#### WORKING DATA

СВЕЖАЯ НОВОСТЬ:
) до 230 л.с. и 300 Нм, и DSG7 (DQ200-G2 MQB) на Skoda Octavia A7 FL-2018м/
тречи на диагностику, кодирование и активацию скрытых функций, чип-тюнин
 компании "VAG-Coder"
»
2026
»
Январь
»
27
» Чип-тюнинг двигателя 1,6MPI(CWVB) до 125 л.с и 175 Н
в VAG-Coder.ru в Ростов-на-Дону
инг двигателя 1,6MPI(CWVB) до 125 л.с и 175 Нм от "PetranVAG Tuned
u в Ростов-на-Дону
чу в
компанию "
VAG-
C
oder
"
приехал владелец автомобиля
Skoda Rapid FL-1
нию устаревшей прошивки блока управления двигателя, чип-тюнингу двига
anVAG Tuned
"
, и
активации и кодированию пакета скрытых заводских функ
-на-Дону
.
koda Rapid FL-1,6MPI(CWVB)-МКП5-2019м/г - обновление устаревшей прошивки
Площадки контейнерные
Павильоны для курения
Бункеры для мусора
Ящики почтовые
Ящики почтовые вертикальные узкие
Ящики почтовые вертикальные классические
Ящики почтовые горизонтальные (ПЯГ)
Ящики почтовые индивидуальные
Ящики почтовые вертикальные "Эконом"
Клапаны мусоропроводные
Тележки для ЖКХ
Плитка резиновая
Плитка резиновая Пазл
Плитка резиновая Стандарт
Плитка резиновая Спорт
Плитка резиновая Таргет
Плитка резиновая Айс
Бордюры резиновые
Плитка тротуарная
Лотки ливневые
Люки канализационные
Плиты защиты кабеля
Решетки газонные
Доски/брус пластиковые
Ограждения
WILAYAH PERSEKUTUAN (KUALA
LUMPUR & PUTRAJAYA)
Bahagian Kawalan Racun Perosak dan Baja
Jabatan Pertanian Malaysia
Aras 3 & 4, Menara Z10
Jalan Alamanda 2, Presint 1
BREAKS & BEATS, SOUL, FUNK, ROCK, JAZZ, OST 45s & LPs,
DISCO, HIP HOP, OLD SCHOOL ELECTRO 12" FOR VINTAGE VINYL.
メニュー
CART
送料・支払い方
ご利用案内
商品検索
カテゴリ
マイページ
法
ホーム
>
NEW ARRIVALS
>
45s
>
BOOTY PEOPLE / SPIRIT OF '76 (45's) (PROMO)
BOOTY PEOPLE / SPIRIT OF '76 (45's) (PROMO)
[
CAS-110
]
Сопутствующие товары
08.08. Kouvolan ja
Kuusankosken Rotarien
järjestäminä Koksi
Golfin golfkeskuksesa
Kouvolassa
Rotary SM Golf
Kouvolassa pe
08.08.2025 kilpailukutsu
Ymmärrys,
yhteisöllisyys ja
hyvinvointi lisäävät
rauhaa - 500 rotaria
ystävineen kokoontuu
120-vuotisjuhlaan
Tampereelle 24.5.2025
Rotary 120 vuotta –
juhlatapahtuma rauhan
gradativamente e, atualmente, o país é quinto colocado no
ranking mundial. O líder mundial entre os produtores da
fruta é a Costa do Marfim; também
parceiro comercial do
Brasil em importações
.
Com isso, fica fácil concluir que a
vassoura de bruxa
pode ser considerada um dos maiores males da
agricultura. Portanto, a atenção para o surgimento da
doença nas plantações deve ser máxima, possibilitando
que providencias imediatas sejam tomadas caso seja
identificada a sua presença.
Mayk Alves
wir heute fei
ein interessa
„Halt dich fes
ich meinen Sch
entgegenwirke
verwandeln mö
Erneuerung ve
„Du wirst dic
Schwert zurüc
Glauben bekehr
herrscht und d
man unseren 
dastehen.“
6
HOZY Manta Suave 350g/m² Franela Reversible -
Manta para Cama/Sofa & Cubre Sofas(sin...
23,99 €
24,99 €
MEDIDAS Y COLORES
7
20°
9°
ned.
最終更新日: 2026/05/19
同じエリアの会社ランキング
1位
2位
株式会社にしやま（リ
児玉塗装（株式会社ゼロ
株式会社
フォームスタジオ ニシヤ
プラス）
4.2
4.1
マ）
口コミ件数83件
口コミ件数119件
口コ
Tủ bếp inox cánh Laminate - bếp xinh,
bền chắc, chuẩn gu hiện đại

########

(WORK TO BE COMPLETED) Reproduce every record above exactly as it appears.

(SOLUTION TO THIS TASK)
СВЕЖАЯ НОВОСТЬ:
) до 230 л.с. и 300 Нм, и DSG7 (DQ200-G2 MQB) на Skoda Octavia A7 FL-2018м/
тречи на диагностику, кодирование и активацию скрытых функций, чип-тюнин
 компании "VAG-Coder"
»
2026
»
Январь
»
27
» Чип-тюнинг двигателя 1,6MPI(CWVB) до 125 л.с и 175 Н
в VAG-Coder.ru в Ростов-на-Дону
инг двигателя 1,6MPI(CWVB) до 125 л.с и 175 Нм от "PetranVAG Tuned
u в Ростов-на-Дону
чу в
компанию "
VAG-
C
oder
"
приехал владелец автомобиля
Skoda Rapid FL-1
нию устаревшей прошивки блока управления двигателя, чип-тюнингу двига
anVAG Tuned
"
, и
активации и кодированию пакета скрытых заводских функ
-на-Дону
.
koda Rapid FL-1,6MPI(CWVB)-МКП5-2019м/г - обновление устаревшей прошивки
Площадки контейнерные
Павильоны для курения
Бункеры для мусора
Ящики почтовые
Ящики почтовые вертикальные узкие
Ящики почтовые вертикальные классические
Ящики почтовые горизонтальные (ПЯГ)
Ящики почтовые индивидуальные
Ящики почтовые вертикальные "Эконом"
Клапаны мусоропроводные
Тележки для ЖКХ
Плитка резиновая
Плитка резиновая Пазл
Плитка резиновая Стандарт
Плитка резиновая Спорт
Плитка резиновая Таргет
Плитка резиновая Айс
Бордюры резиновые
Плитка тротуарная
Лотки ливневые
Люки канализационные
Плиты защиты кабеля
Решетки газонные
Доски/брус пластиковые
Ограждения
WILAYAH PERSEKUTUAN (KUALA
LUMPUR & PUTRAJAYA)
Bahagian Kawalan Racun Perosak dan Baja
Jabatan Pertanian Malaysia
Aras 3 & 4, Menara Z10
Jalan Alamanda 2, Presint 1
BREAKS & BEATS, SOUL, FUNK, ROCK, JAZZ, OST 45s & LPs,
DISCO, HIP HOP, OLD SCHOOL ELECTRO 12" FOR VINTAGE VINYL.
メニュー
CART
送料・支払い方
ご利用案内
商品検索
カテゴリ
マイページ
法
ホーム
>
NEW ARRIVALS
>
45s
>
BOOTY PEOPLE / SPIRIT OF '76 (45's) (PROMO)
BOOTY PEOPLE / SPIRIT OF '76 (45's) (PROMO)
[
CAS-110
]
Сопутствующие товары
08.08. Kouvolan ja
Kuusankosken Rotarien
järjestäminä Koksi
Golfin golfkeskuksesa
Kouvolassa
Rotary SM Golf
Kouvolassa pe
08.08.2025 kilpailukutsu
Ymmärrys,
yhteisöllisyys ja
hyvinvointi lisäävät
rauhaa - 500 rotaria
ystävineen kokoontuu
120-vuotisjuhlaan
Tampereelle 24.5.2025
Rotary 120 vuotta –
juhlatapahtuma rauhan
gradativamente e, atualmente, o país é quinto colocado no
ranking mundial. O líder mundial entre os produtores da
fruta é a Costa do Marfim; também
parceiro comercial do
Brasil em importações
.
Com isso, fica fácil concluir que a
vassoura de bruxa
pode ser considerada um dos maiores males da
agricultura. Portanto, a atenção para o surgimento da
doença nas plantações deve ser máxima, possibilitando
que providencias imediatas sejam tomadas caso seja
identificada a sua presença.
Mayk Alves
wir heute fei
ein interessa
„Halt dich fes
ich meinen Sch
entgegenwirke
verwandeln mö
Erneuerung ve
„Du wirst dic
Schwert zurüc
Glauben bekehr
herrscht und d
man unseren 
dastehen.“
6
HOZY Manta Suave 350g/m² Franela Reversible -
Manta para Cama/Sofa & Cubre Sofas(sin...
23,99 €
24,99 €
MEDIDAS Y COLORES
7
20°
9°
ned.
最終更新日: 2026/05/19
同じエリアの会社ランキング
1位
2位
株式会社にしやま（リ
児玉塗装（株式会社ゼロ
株式会社
フォームスタジオ ニシヤ
プラス）
4.2
4.1
マ）
口コミ件数83件
口コミ件数119件
口コ
Tủ bếp inox cánh Laminate - bếp xinh,
bền chắc, chuẩn gu hiện đại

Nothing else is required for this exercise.